La tensión de las elecciones de Estados Unidos traspasa sus fronteras. Es una decisión que no sólo afecta a los estadounidenses, sino al orbe entero. Nos guste o no, el coloso del Norte sigue siendo el país más poderoso del mundo. Acaso por eso nos extrañe a muchos los serios problemas que vemos estallar por los aires en aquel país. Aquí me refiero al serio deterioro democrático que vendrá. Gane quien gane, si los estadounidenses no reflexionan profundamente lo que es vivir en democracia, me temo que podría venir un efecto dominó mundial. Si el encumbramiento de Trump le dio carta de naturalización al populismo más rancio y hueco; esta elección puede minar el pacto democrático más esencial.
Se ha dicho de refilón en algunos medios, pero no me deja de sorprender que los estadounidenses, literalmente, se armaron para este proceso electoral. El mes de octubre se registraron alzas altísimas en la venta de armas en Estados Unidos. El FBI realizó más de 3.3 millones de verificaciones de antecedentes por ventas de armas en octubre, aumentando 14% en comparación con el mes anterior y 38% en comparación con el año anterior. No encuentro otra explicación más que tienen miedo. Miedo que deviene de una profunda desconfianza entre ellos. Y, como dice, Martha Nussbaum, “cuando las personas se sienten atemorizadas y sin poder, buscan algo de control”. En este caso, el sentimiento de control que da el portar un arma. Además, esa desconfianza tan honda es ya una grieta entre personas que parecen vivir en dos mundos, dos realidades, en donde unos les niegan no sólo la razón a los otros, sino su propio derecho a existir. La fractura entre demócratas y republicanos es tal que ya traspasa lo público y entra a la esfera privada.

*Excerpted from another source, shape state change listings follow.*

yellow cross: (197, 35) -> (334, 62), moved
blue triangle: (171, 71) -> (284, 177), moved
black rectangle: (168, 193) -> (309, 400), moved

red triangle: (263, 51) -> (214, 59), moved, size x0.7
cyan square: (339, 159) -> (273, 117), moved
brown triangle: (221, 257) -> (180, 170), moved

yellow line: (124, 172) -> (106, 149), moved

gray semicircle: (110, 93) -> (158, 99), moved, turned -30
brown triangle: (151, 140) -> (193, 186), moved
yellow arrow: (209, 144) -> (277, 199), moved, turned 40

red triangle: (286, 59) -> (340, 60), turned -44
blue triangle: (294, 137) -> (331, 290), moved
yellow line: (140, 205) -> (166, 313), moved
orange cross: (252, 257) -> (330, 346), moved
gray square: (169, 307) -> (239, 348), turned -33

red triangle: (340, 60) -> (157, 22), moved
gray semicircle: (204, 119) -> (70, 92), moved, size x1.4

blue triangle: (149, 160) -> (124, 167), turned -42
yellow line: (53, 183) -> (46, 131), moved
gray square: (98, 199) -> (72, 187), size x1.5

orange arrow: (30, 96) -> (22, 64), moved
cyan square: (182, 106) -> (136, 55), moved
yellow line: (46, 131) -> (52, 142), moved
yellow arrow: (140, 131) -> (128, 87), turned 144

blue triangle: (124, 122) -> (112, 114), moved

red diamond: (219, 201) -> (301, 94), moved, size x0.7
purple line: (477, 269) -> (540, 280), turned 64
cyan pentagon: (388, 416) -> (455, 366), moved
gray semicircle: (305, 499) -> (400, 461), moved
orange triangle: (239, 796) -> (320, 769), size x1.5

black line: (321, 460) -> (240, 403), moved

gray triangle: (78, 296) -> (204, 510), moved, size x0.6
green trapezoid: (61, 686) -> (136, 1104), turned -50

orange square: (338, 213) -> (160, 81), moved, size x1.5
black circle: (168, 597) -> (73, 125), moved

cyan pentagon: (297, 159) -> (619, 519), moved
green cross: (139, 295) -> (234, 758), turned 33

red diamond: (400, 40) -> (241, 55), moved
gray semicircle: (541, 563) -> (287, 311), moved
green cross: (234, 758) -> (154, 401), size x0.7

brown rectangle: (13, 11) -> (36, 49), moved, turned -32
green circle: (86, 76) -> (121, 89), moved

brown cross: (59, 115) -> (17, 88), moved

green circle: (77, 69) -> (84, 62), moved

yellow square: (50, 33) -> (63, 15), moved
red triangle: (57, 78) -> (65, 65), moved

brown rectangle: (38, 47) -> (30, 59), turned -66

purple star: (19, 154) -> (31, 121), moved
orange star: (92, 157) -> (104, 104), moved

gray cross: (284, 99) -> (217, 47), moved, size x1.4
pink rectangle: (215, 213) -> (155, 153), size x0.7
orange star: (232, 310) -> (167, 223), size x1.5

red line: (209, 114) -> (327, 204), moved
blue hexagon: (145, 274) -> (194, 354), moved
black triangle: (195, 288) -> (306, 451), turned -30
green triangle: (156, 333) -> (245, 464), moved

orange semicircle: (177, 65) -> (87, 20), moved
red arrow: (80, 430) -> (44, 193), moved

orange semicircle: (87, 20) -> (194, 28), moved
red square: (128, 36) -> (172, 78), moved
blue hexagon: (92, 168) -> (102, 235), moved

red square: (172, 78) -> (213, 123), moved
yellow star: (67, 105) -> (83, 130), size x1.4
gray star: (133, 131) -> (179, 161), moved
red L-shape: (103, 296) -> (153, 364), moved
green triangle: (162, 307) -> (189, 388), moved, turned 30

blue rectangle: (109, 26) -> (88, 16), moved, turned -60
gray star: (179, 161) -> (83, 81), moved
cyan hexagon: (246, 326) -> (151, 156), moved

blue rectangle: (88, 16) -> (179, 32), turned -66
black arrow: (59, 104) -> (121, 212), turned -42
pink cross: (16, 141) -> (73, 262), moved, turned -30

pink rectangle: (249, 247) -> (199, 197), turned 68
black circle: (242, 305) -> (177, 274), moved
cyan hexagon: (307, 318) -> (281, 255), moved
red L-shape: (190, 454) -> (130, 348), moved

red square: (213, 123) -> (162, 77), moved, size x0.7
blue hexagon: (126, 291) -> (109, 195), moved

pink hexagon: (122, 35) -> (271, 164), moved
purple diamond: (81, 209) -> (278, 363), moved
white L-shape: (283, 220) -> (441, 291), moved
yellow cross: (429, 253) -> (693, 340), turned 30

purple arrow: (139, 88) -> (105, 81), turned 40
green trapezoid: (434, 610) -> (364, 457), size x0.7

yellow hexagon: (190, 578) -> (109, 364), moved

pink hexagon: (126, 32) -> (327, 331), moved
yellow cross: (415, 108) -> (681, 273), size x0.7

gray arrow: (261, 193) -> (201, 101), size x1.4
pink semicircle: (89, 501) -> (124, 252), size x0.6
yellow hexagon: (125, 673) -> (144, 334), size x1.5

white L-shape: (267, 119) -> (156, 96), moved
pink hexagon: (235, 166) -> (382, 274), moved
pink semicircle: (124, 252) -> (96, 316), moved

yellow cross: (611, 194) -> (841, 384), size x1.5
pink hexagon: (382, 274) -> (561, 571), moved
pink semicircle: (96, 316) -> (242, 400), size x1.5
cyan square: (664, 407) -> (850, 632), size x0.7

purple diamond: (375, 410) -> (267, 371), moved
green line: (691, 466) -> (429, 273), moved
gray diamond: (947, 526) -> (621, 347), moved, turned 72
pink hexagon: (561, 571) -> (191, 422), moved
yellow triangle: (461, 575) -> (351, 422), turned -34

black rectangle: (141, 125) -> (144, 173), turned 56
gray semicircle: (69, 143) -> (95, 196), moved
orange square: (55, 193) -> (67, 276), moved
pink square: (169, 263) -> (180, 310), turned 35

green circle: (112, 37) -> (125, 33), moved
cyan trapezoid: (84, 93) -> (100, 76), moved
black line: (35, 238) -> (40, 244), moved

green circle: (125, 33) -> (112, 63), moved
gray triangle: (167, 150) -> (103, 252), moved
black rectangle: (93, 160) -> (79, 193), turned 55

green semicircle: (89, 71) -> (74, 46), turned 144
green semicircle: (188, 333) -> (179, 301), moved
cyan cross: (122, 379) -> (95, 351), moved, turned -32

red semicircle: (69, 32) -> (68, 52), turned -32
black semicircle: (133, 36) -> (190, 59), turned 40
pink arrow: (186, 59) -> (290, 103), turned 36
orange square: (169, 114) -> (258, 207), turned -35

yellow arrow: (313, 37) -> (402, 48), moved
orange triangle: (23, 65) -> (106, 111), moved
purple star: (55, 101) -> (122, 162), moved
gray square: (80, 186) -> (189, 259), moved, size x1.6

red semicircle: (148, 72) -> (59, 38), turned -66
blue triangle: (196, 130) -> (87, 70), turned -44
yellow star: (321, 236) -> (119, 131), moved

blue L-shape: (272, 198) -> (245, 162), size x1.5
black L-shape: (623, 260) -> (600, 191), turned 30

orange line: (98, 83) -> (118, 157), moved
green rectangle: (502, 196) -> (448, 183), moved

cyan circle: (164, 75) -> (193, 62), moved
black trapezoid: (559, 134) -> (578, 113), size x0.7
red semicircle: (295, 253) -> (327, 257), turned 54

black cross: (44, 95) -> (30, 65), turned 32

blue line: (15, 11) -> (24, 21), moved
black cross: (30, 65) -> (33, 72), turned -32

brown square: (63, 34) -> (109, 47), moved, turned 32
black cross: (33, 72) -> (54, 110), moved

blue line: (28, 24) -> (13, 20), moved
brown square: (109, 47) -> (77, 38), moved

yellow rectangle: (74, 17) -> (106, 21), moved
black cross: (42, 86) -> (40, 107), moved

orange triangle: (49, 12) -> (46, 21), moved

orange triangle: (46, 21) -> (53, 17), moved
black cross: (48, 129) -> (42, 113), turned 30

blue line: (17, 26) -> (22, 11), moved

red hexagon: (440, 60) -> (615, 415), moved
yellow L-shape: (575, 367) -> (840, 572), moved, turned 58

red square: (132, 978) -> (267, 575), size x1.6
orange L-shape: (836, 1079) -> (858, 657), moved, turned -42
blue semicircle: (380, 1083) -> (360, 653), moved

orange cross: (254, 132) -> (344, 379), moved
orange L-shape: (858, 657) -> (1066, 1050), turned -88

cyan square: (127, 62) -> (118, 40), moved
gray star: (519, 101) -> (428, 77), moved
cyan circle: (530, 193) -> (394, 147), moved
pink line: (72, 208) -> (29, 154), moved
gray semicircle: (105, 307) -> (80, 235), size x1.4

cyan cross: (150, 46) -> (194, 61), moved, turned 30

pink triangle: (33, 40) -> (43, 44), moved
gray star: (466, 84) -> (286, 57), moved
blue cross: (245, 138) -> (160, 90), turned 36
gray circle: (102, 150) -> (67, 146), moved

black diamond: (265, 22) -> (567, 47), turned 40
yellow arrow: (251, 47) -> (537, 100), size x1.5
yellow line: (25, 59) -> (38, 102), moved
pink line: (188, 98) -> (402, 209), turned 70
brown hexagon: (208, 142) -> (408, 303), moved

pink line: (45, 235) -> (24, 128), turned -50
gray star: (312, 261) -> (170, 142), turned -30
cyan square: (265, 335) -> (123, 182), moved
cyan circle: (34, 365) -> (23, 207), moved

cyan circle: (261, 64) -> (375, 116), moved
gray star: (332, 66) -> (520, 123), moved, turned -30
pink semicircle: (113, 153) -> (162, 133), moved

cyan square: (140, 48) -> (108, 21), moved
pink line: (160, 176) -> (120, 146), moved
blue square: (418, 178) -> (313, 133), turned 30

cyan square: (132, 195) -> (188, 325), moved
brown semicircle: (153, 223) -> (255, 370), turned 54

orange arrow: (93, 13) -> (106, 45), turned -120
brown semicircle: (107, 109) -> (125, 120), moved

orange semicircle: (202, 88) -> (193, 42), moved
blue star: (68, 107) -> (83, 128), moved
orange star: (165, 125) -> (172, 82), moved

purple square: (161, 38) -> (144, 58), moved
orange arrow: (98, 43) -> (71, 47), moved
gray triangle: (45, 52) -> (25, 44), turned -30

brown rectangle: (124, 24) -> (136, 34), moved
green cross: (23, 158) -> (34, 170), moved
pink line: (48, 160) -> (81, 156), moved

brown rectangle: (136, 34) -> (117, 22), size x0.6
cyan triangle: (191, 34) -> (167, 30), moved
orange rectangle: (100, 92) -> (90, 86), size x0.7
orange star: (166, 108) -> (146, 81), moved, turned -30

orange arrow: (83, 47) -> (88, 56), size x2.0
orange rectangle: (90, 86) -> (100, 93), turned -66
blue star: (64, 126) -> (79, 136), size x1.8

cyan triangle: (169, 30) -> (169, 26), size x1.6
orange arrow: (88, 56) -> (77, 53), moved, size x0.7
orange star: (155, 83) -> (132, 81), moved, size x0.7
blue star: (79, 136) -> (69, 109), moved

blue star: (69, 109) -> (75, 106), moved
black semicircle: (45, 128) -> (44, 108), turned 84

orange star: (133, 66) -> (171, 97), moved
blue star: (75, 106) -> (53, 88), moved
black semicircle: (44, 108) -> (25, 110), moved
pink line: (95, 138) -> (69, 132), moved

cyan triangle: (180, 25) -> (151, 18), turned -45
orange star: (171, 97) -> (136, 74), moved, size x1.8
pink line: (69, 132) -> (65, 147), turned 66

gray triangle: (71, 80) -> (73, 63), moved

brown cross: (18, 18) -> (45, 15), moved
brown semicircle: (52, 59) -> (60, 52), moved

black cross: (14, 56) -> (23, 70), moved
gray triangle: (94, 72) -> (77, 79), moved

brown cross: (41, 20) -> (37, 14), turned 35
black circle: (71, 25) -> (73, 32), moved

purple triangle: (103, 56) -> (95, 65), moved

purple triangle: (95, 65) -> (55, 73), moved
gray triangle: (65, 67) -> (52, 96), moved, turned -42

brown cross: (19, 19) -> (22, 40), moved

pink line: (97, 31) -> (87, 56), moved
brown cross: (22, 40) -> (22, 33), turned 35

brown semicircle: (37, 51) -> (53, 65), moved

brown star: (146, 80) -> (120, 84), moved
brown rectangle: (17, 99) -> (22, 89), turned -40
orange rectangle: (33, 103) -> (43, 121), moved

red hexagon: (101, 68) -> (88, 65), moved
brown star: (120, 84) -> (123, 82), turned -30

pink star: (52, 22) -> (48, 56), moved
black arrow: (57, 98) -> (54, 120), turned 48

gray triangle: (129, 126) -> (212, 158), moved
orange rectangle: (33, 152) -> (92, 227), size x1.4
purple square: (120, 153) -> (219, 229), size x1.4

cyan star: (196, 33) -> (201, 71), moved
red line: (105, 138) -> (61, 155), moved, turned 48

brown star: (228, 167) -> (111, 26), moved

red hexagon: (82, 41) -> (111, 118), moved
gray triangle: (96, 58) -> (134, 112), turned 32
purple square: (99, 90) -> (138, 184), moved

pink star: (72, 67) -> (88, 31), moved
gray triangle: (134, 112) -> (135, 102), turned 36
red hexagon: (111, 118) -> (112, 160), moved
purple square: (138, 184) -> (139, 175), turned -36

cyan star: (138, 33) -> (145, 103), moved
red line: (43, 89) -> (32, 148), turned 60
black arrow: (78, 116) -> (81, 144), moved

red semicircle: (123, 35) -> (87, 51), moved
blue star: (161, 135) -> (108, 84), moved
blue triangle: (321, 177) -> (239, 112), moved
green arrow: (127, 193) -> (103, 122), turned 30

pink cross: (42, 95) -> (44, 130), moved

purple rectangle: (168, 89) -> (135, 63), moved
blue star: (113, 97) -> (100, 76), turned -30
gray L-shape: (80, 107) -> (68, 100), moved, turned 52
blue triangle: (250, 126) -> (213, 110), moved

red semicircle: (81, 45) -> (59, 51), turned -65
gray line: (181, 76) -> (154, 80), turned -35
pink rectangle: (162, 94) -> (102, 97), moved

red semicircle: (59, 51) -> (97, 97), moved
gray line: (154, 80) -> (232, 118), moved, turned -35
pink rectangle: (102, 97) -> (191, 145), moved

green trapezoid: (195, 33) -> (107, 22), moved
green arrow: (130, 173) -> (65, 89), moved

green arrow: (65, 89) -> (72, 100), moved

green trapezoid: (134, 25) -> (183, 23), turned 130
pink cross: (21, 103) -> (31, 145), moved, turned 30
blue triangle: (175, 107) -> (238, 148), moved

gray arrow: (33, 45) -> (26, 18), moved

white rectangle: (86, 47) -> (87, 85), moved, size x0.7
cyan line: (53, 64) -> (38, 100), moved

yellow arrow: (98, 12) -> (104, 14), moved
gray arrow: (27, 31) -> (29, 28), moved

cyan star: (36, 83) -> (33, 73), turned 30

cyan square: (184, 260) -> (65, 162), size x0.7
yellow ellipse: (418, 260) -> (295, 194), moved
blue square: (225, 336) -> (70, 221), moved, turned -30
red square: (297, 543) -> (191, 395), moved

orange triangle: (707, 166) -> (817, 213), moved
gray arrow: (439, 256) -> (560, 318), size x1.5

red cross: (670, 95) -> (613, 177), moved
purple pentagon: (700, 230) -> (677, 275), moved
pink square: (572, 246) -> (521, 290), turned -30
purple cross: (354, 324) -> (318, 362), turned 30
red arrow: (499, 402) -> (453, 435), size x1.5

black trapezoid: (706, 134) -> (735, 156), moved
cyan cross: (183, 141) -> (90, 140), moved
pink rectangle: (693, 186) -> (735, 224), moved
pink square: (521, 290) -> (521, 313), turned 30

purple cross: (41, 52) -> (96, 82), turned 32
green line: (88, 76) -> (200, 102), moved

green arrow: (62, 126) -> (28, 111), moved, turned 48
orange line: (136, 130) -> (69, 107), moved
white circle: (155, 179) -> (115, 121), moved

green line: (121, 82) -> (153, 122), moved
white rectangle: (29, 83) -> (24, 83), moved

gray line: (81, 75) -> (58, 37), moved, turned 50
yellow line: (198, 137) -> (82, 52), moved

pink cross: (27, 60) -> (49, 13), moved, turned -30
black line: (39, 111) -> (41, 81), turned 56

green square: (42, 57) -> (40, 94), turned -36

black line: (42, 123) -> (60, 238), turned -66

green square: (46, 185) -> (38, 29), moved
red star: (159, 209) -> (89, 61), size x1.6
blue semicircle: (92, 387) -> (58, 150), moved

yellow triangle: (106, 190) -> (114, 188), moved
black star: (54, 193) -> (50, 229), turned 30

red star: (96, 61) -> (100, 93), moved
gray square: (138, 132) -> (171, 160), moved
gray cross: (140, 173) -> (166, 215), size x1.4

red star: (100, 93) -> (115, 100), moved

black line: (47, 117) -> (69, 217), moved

Estos problemas, el miedo y la desconfianza, son dos de los peores males para una democracia. El miedo lleva a reacciones violentas –no hay estampa más elocuente que una nación armada hasta los dientes- y la violencia, por principio, es antidemocrática. La democracia tiene como condición de posibilidad la erradicación de la violencia. La regla incondicional de la democracia misma es que cada miembro de la sociedad puede trazar sus planes de vida, cualesquiera que sean estos, siempre y cuando nadie pueda coaccionar físicamente a otro para doblegar su voluntad. El imperativo categórico de la democracia es la prohibición de la violencia, así de sencillo. Por eso, las democracias modernas germinan en el seno de los Estados nacionales. Al tener estos el monopolio legítimo de la fuerza despojan de violencia a las relaciones sociales. Cuando eso empieza a desquebrajarse la democracia empieza a desvanecer porque los adversarios pasan a ser enemigos.
La desconfianza exacerbada es también obstáculo para algo fundamental en democracia: el diálogo. Gobernar democráticamente es gobernar hablando. Pero eso requiere de un presupuesto, esto es, que los hablantes se entiendan entre ellos. Como dice Carlos Peña, “las personas se entienden no cuando hablan entre sí, sino cuando asignan a las palabras que emplean el mismo significado. Si lo anterior no ocurre, en vez de diálogo hay simple desencuentro, apenas una coincidencia de sonidos.” Algo como esto último ocurre hoy en Estados Unidos. Basta ver CNN y FOX de manera intermitente para constatar como los invitados y los presentadores usan las mismas palabras, pero se refieren a algo completamente distinto. “Justicia”, “violencia”, “derechos”, son palabras que ambos profieren, pero que significan cosas totalmente diferentes. Esa diferencia de significados imposibilita, ya no el acuerdo, sino la misma coexistencia. El mundo de la posverdad es uno donde cada quien entiende lo que quiere y, más aún, reclama para sí su propia realidad. Esto aumenta la desconfianza que carcome, poco a poco, el basamento democrático.
Mientras escribo estas líneas todo parece indicar que Joe Biden será el siguiente Presidente de los Estados Unidos. Vendrán meses difíciles. Trump se aferrará al poder y, probablemente, la elección termine en la Corte Suprema. Esto será un reto enorme, pero el verdadero reto vendrá en enero, cuando Biden jure como Presidente. Su reto será reconstruir un país inmerso en un mar de miedo y desconfianza. Un país que se armó hasta los dientes ante un procedimiento democrático. Donde ven en el otro, el enemigo y causante de todos sus males, ya no sólo sociales, sino existenciales. Vaya reto.